In Go, everything is passed by value. What's really happening is a bit different: when you pass the map m1 to the changeMap function, Go makes a copy of the *hmap structure. So, m1 in the main() and m2 in the changeMap() function are technically different pointers point to the same hmap.

Go Maps Explained: How Key-Value Pairs Are Actually Stored

Map is passed by value

For more on this topic, there's a great post by Dave Cheney titled There is no pass-by-reference in Go.

Each of these buckets can only hold up to 8 key-value pairs, as you can see in the image below.

Go Maps Explained: How Key-Value Pairs Are Actually Stored

Buckets of a map

The map above has 2 buckets, and len(map) is 6.

So, when you add a key-value pair to a map, Go doesn't just drop it in there randomly or sequentially. Instead, it places the pair into one of these buckets based on the key's hash value, which is determined by hash(key, seed).

Let's see the simplest assignment scenario in the image below, when we have an empty map, and assign a key-value pair "hello": 1 to it.

Go Maps Explained: How Key-Value Pairs Are Actually Stored

Assign a key-value pair to an empty map

It starts by hashing "hello" to a number, then it takes that number and mods it by the number of buckets.

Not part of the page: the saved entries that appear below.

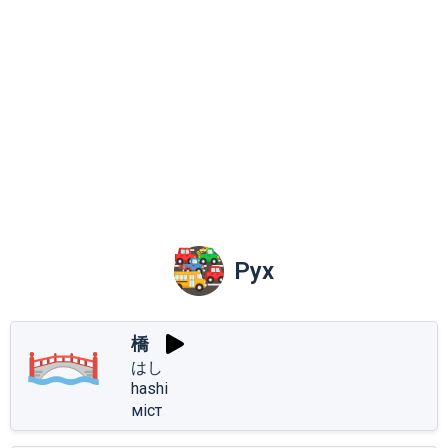
Рух
橋
はし
hashi
міст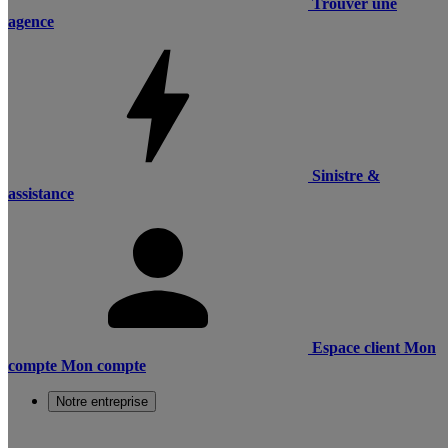
Trouver une
agence
Sinistre &
assistance
Espace client
Mon
compte
Mon compte
Notre entreprise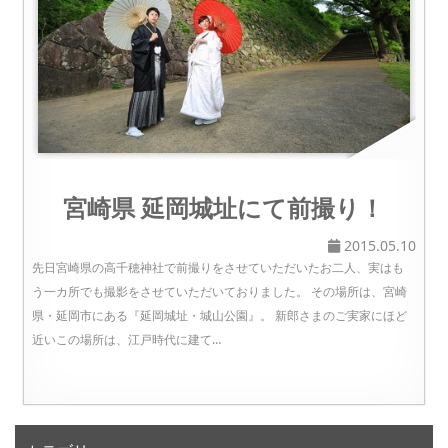
宮崎県 延岡城址にて前撮り！
2015.05.10
先日宮崎県の高千穂神社で前撮りをさせていただいたお二人、実はも
う一カ所でも撮影をさせていただいておりました。 その場所は、宮崎
県・延岡市にある『延岡城址・城山公園』。 新郎さまのご実家にほど
近いこの場所は、江戸時代に建て…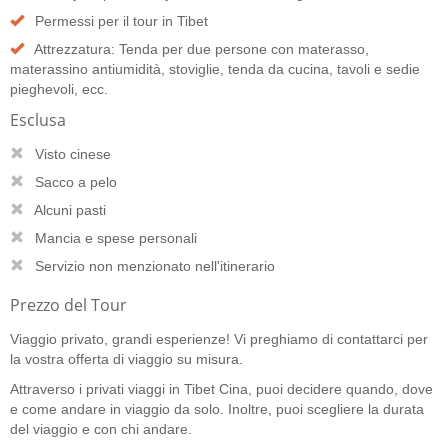
Permessi per il tour in Tibet
Attrezzatura: Tenda per due persone con materasso,
materassino antiumidità, stoviglie, tenda da cucina, tavoli e sedie
pieghevoli, ecc.
Esclusa
Visto cinese
Sacco a pelo
Alcuni pasti
Mancia e spese personali
Servizio non menzionato nell'itinerario
Prezzo del Tour
Viaggio privato, grandi esperienze! Vi preghiamo di contattarci per
la vostra offerta di viaggio su misura.
Attraverso i privati viaggi in Tibet Cina, puoi decidere quando, dove
e come andare in viaggio da solo. Inoltre, puoi scegliere la durata
del viaggio e con chi andare.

Since we only have one bucket here, any number mod 1 is 0, so it's going straight into bucket 0 and the same process happens when you add another key-value pair. It'll try to place it in bucket 0, and if the first slot's taken or has a different key, it'll move to the next slot in that bucket.

Take a look at the hash(key, seed), when you use a for-range loop over two maps with the same keys, you might notice that the keys come out in a different order:

func main() {
    a := map[string]int{"a": 1, "b": 2, "c": 3, "d": 4, "e": 5, "f": 6}
    b := map[string]int{"a": 1, "b": 2, "c": 3, "d": 4, "e": 5, "f": 6}

    for i := range a {
        print(i, " ")
    }
    println()

    for i := range b {
        print(i, " ")
    }
}

// Output:
// a b c d e f 
// c d e f a b     

How's that possible? Isn't the key "a" in map a and the key "a" in map b hashed the same way?

But here's the deal, while the hash function used for maps in Go is consistent across all maps with the same key type, the seed used by that hash function is different for each map instance. So, when you create a new map, Go generates a random seed just for that map.

In the example above, both a and b use the same hash function because their keys are string types, but each map has its own unique seed.

"Wait, a bucket has only 8 slots? What happens if the bucket gets full? Does it grow like a slice?"

Well, sort of. When the buckets start getting full, or even almost full, depending on the algorithm's definition of "full", the map will trigger a growth, which might double the number of main buckets.

But here's where it gets a bit more interesting.

Wenn ich „Haupt-Buckets“ sage, beziehe ich mich auf ein anderes Konzept: „Überlauf-Buckets“. Diese kommen ins Spiel, wenn Sie eine Situation mit hohen Kollisionsraten haben. Stellen Sie sich vor, Sie haben 4 Buckets, aber einer davon ist aufgrund hoher Kollisionen vollständig mit 8 Schlüssel-Wert-Paaren gefüllt, während die anderen 3 Buckets leer bleiben.